Le jeune homme porte
un pantalon en jean noir et une veste en jean bleu, une chemisette Lacoste
verte, un anneau à l'oreille et les cheveux mi-longs coiffés
en arrière par-dessus les oreilles et enduits de gel.
II a 22 ou 23 ans et
il s'ennuie ferme.
II s'ennuyait chez lui,
il était sortit pour se changer les idées, il s'ennuie ici.
S'il ne repousse pas
le vieux con, c'est pour ajouter l'ultime touche de pittoresque, que le
tableau soit tout à fait complet, qu'il n'y manque rien, une panade
parfaite, incontournable, criante de vérité : nulle.
Parce qu'on voudrait
rencontrer des gens mais on tombe sur ce vieux-là. Ça n'est
pas de chance. Comment rencontre-t-on des gens d'ailleurs ?
C'est un provincial émigré
à Paris.
Il se promène
le soir, la nuit, dans les bars et les cafés, dans les quartiers
chauds de Paris, puisqu'à Paris la nuit, on s'amuse. Un jeune de
province monté à Paris pour... se faire un nom (et il a déjà
un surnom : Timo), pour... l'amour de l'Art.., la littérature...

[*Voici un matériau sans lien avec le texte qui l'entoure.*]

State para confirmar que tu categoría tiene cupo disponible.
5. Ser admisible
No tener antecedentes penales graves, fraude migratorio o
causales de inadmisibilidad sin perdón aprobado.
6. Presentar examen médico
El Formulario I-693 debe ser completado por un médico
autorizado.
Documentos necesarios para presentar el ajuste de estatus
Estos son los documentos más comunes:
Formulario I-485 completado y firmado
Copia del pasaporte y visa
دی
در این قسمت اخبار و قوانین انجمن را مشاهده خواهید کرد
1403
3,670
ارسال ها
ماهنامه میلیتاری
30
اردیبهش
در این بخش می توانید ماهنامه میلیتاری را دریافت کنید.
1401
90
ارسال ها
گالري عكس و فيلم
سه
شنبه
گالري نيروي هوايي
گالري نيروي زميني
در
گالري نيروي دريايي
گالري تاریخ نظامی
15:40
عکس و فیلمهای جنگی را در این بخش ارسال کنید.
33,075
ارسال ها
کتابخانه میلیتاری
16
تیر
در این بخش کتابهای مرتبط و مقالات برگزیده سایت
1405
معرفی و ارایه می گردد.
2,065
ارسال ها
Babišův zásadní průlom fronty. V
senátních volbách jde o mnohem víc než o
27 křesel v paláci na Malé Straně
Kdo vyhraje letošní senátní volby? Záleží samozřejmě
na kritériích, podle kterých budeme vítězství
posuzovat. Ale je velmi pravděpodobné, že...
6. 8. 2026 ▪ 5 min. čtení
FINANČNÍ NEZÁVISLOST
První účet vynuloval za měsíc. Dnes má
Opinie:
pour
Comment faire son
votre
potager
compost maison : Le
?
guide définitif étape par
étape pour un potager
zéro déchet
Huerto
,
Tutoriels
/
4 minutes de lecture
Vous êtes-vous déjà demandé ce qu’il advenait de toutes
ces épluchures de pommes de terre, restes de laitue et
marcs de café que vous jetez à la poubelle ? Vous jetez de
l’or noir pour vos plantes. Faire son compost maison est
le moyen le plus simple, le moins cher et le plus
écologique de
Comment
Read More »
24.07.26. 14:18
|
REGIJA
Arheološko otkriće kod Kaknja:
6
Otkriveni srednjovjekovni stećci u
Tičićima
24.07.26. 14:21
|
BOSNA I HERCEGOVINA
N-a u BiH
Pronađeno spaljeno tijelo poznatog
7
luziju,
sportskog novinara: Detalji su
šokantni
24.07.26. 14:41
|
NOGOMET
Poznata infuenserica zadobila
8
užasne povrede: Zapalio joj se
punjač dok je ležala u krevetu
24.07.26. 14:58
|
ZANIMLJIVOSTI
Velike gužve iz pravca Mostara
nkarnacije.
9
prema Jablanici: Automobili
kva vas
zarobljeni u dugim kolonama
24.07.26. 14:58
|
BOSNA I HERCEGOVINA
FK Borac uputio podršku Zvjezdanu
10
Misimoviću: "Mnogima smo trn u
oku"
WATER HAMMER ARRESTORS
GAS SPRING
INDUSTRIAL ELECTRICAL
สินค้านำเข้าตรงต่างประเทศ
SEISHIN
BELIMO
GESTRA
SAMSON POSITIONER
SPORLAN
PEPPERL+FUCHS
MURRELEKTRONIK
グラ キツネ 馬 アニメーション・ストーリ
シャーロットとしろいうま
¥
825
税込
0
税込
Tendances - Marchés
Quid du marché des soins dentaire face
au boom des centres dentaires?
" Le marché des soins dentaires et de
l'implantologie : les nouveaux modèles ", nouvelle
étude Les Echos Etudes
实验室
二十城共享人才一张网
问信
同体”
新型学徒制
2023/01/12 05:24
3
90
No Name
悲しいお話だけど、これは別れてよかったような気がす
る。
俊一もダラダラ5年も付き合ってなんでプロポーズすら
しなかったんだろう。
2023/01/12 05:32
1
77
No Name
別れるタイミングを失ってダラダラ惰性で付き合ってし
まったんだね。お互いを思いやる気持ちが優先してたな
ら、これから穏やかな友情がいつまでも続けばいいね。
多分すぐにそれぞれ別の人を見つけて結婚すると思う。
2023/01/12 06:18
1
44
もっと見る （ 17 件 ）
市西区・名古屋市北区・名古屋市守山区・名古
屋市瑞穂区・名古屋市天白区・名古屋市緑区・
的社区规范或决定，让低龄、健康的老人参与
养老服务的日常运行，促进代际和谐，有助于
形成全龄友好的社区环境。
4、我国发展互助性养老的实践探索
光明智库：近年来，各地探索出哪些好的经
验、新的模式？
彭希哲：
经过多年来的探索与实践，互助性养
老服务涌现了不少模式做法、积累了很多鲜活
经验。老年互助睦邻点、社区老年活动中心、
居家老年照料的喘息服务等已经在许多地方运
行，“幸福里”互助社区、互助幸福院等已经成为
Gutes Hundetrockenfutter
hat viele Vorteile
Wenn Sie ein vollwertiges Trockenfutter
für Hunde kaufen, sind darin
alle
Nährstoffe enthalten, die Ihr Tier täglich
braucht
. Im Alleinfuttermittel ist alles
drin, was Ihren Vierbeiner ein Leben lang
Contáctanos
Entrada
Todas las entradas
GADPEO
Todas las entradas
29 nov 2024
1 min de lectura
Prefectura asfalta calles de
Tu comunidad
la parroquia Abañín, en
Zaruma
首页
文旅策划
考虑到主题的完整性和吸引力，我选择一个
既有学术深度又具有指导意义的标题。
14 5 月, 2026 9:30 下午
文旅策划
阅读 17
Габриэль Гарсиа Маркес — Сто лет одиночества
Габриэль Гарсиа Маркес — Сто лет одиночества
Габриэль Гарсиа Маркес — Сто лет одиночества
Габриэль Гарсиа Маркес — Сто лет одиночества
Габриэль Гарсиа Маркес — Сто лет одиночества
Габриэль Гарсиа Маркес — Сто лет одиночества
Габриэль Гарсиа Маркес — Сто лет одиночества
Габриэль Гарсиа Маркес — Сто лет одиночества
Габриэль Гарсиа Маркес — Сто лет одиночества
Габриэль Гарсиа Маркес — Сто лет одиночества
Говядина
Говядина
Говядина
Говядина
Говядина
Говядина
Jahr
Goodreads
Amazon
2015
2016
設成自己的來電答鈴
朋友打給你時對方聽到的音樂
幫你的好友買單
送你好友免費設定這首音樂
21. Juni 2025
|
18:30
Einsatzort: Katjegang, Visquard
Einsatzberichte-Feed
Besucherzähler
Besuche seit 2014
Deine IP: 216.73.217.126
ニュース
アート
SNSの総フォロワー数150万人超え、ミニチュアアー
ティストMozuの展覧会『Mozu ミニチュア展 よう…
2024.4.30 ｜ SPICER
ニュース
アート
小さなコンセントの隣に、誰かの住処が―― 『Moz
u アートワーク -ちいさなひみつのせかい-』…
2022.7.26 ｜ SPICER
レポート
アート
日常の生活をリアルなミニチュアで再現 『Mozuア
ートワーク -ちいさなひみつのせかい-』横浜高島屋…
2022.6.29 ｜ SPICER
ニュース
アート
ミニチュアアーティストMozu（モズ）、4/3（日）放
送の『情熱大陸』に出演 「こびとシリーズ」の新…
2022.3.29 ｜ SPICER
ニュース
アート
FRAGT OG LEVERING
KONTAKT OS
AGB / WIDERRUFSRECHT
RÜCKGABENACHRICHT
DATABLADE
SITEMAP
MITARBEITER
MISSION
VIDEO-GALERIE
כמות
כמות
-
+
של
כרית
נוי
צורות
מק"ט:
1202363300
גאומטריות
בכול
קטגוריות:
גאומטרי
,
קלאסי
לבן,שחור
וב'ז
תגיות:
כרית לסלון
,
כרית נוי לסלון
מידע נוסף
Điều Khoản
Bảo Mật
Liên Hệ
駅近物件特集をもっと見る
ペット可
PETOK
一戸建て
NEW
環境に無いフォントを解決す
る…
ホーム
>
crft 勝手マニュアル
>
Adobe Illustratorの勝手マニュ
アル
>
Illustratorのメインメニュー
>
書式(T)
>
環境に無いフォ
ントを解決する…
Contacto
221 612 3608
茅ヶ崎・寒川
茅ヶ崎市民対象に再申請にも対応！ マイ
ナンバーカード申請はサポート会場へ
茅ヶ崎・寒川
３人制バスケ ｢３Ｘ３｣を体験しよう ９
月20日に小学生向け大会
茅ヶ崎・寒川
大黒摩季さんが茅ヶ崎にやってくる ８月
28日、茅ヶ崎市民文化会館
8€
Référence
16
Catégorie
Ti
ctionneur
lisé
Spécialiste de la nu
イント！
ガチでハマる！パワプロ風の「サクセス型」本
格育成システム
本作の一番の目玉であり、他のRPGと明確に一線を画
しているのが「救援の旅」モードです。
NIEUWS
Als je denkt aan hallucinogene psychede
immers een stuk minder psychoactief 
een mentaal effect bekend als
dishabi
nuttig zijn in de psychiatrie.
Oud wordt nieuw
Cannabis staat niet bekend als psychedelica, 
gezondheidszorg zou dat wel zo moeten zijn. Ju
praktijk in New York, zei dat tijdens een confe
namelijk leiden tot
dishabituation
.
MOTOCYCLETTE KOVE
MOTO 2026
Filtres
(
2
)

etc, etc. Ecrire... A nous deux Paris...
Il écrit des lettres
à l'ami d'enfance (le poète) resté là-bas dans
le sud, et il invente des soirées plus... parisiennes, des Deux Magots,
des Flores. Jaloux comme un bon camarade, l'autre fait semblant d'y croire.
Mais Timo ne sait pas
comment on rencontre des gens.
Le vieux bonhomme lui
parle musique.
Par une de ces coïncidences
trop bien ficelées que Timo, impitoyable critique, réprouve
chez ses futurs collègues, Léon et lui se trouvent être
tous deux amateurs de music-hall.
Cet après-midi
chez un revendeur d'occasions, Timo a trouvé un 78 tours original
de Maurice Chevalier. Il l'a payé très cher, il était
prêt à le payer beaucoup plus cher. II y a ainsi des choses,
dit-il, pour lesquelles il est prêt à laisser tout son argent
et il n'en a pas tant.
II l'a posé devant
lui sur le bar, il boit à sa santé. Maurice a des joues en
forme d'abricot et soulève coquinement son canotier. La journée
n'est donc pas perdue.
Timo est collectionneur.
Il se récite encore une fois la liste intégrale des enregistrements
de Chevalier, avec les dates et les maisons d'édition, et il souligne
mentalement les disques qu'il possède déjà.
Chacun d'eux est un petit
bonheur, chaque abscence un défi, une invite à continuer (et
c'est important une motivation). Un jour, la collection sera complète,
il pourra contempler une étendue fermée, avec un début
et avec une fin, en toute simplicité et plénitude.
Timo collectionne aussi
les disques des Stones.
- Tiens, Momo ! a dit
Léon. Un jeune qui écoute Maurice Chevalier !
- Et alors ?
- Ça m'étonne;
je croyais que c'était plus à la mode.
- Moi, je suis pas très
à la mode.
- Ah bon ? Dites-voir,
c'est un vieil enregistrement, Je crois bien que j'ai le même.
- Ah ouais ?
- Oui. J'ai une collection
- celle d'un vieil ami. Il est mort récemment. 80 ans. Et fort !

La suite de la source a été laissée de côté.